Probability vs. Non-Probability Sampling Methods in Research

Probability Sampling

In probability sampling, a random sample is used, where each basic element has a known probability of being selected in the sample.

Characteristics:

  • Each element is randomly selected and has the same probability of selection.
  • Error and confidence can be calculated.
  • Results can be generalized.
  • It is the only method that can evaluate the representativeness of the sample.
  • It is more expensive than non-probability sampling.
  • It is slower and more complicated.

Types of Probability Sampling:

Simple Random Sampling

All elements of the population have the same probability of selection.

Selection: List all units of the population, then choose the sample randomly.

Utilization: Recommended for small-scale surveys (e.g., audience ratings, telephone surveys).

Systematic Random Sampling

Select a single element at random from the population, and the rest are determined by the first.

Selection: Ordered units of sampling are calculated, the selection interval K (N/n) is calculated, a number between 1 and K is chosen as the starting point, and the elements will be a, a+1.

Utilization: Commercial investigations with an orderly and large population size (N), easier fieldwork.

Stratified Random Sampling

A stratified sample is obtained by starting with a series of random samples selected from groups that make up a population.
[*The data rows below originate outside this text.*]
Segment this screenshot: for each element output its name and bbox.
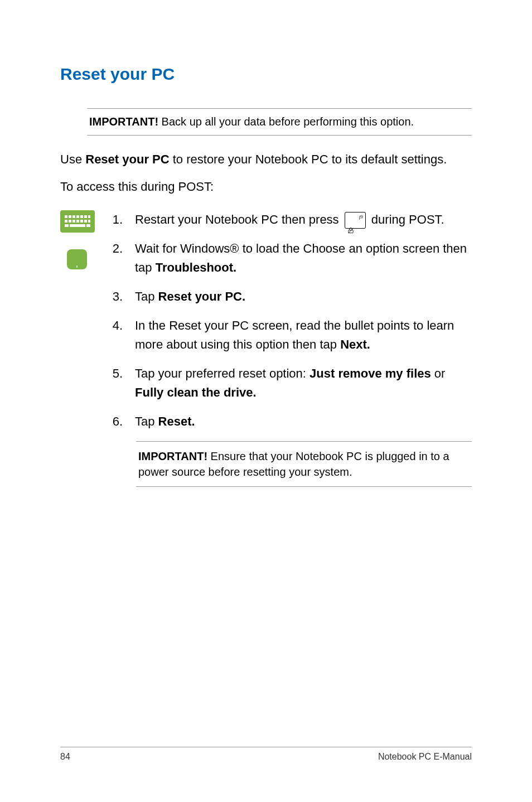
- step-2: Wait for Windows® to load the Choose an …: [109, 239, 472, 277]
- touchscreen-icon: [67, 249, 87, 269]
- svg-rect-7: [65, 220, 67, 223]
- svg-rect-5: [84, 215, 87, 218]
- svg-rect-6: [88, 215, 90, 218]
- page-number: 84: [60, 752, 70, 762]
- input-method-icons: [60, 210, 95, 487]
- steps-area: Restart your Notebook PC then press f9 d…: [60, 210, 472, 487]
- steps-list: Restart your Notebook PC then press f9 d…: [109, 210, 472, 487]
- step-1: Restart your Notebook PC then press f9 d…: [109, 210, 472, 229]
- svg-rect-12: [84, 220, 87, 223]
- svg-rect-3: [76, 215, 79, 218]
- lead-paragraph: To access this during POST:: [60, 178, 472, 196]
- callout-label: IMPORTANT!: [138, 450, 207, 462]
- svg-rect-2: [72, 215, 75, 218]
- svg-rect-11: [80, 220, 83, 223]
- callout-label: IMPORTANT!: [89, 115, 158, 128]
- manual-title: Notebook PC E-Manual: [378, 752, 472, 762]
- svg-rect-13: [88, 220, 90, 223]
- step-5: Tap your preferred reset option: Just re…: [109, 364, 472, 402]
- step-4: In the Reset your PC screen, read the bu…: [109, 316, 472, 354]
- important-callout-top: IMPORTANT! Back up all your data before …: [87, 108, 472, 136]
- svg-rect-16: [86, 224, 90, 227]
- svg-line-18: [348, 228, 354, 233]
- svg-rect-0: [65, 215, 67, 218]
- svg-rect-10: [76, 220, 79, 223]
- step-6: Tap Reset.: [109, 412, 472, 431]
- svg-rect-14: [65, 224, 69, 227]
- keyboard-icon: [60, 210, 95, 233]
- step-3: Tap Reset your PC.: [109, 287, 472, 306]
- f9-key-icon: f9: [345, 212, 366, 229]
- svg-rect-15: [70, 224, 85, 227]
- section-heading: Reset your PC: [60, 65, 472, 84]
- intro-paragraph: Use Reset your PC to restore your Notebo…: [60, 151, 472, 168]
- svg-rect-4: [80, 215, 83, 218]
- svg-rect-1: [69, 215, 71, 218]
- svg-rect-9: [72, 220, 75, 223]
- callout-text: Back up all your data before performing …: [158, 115, 414, 128]
- svg-rect-8: [69, 220, 71, 223]
- page-footer: 84 Notebook PC E-Manual: [60, 747, 472, 762]
- important-callout-bottom: IMPORTANT! Ensure that your Notebook PC …: [136, 441, 472, 487]
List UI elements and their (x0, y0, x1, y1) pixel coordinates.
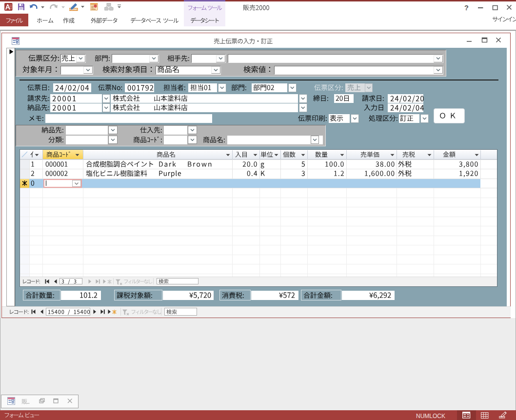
svg-text:?: ? (464, 4, 469, 12)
These groups are called strata. Strata are formed by different behaviors.

Selection: The population is divided into K groups (exclusive strata). A simple random sample is selected from each stratum. The total sample size (n) is distributed among the different strata. Proportional allocation: ni = Ni/N, i = 1…k.

Characteristics:

  • Should be used when each layer is homogeneous.
  • Yields more accurate estimates.
  • The population is treated differently in each stratum.
  • The biggest drawback is the design.
  • Stratification variables are related to the study.
  • This sampling is very common in market research.

Non-Probability Sampling

In non-probability sampling, the sample units are not selected at random but are chosen by individuals.

Characteristics:

  • The selection of the sample is not random.
  • It is not based on any theory of probability.
  • The cost and difficulty of design are more limited.
  • It is not possible to calculate errors and the confidence of the estimates.

Types of Non-Probability Sampling:

Convenience Sampling

The sample is selected according to the researcher’s convenience and ease of availability.

Judgment Sampling

The choice of the sampling unit is made by an expert. Their view predominates on the units that can represent the investigation.

Quota Sampling

Uses an empirical method. The researcher aims to obtain a sample that is similar to the population in some characteristics.

Characteristics:

  • Identify groups that meet certain conditions (age, sex, habitat).
  • Determine the sample size in each group.
  • It differs from stratified sampling in that people are selected, and quotas may be marginal or crossed.
Snowball Sampling

Each interviewed sampling unit is located by another person. Used for specialized studies.

Route Sampling

The interviewer is given specific rules on the route or path to be followed in choosing the sample.

Other Sampling Methods

Cluster Sampling

The sampling unit is not an element of the population but a set of them, called a cluster. There is strong heterogeneity among its elements and homogeneity among clusters. Usually applied in surveys conducted in cities where a cluster can be defined as a block of homes, reducing the cost of the survey. It is appropriate for clusters with few elements. Usually applied in combination with other sampling methods.

Multistage Sampling

It is a refinement of cluster sampling. 1 cluster, 2 samples.

Characteristics:

  • Less efficient than simple random sampling.
  • Increases errors.
  • Shares sample size at different stages.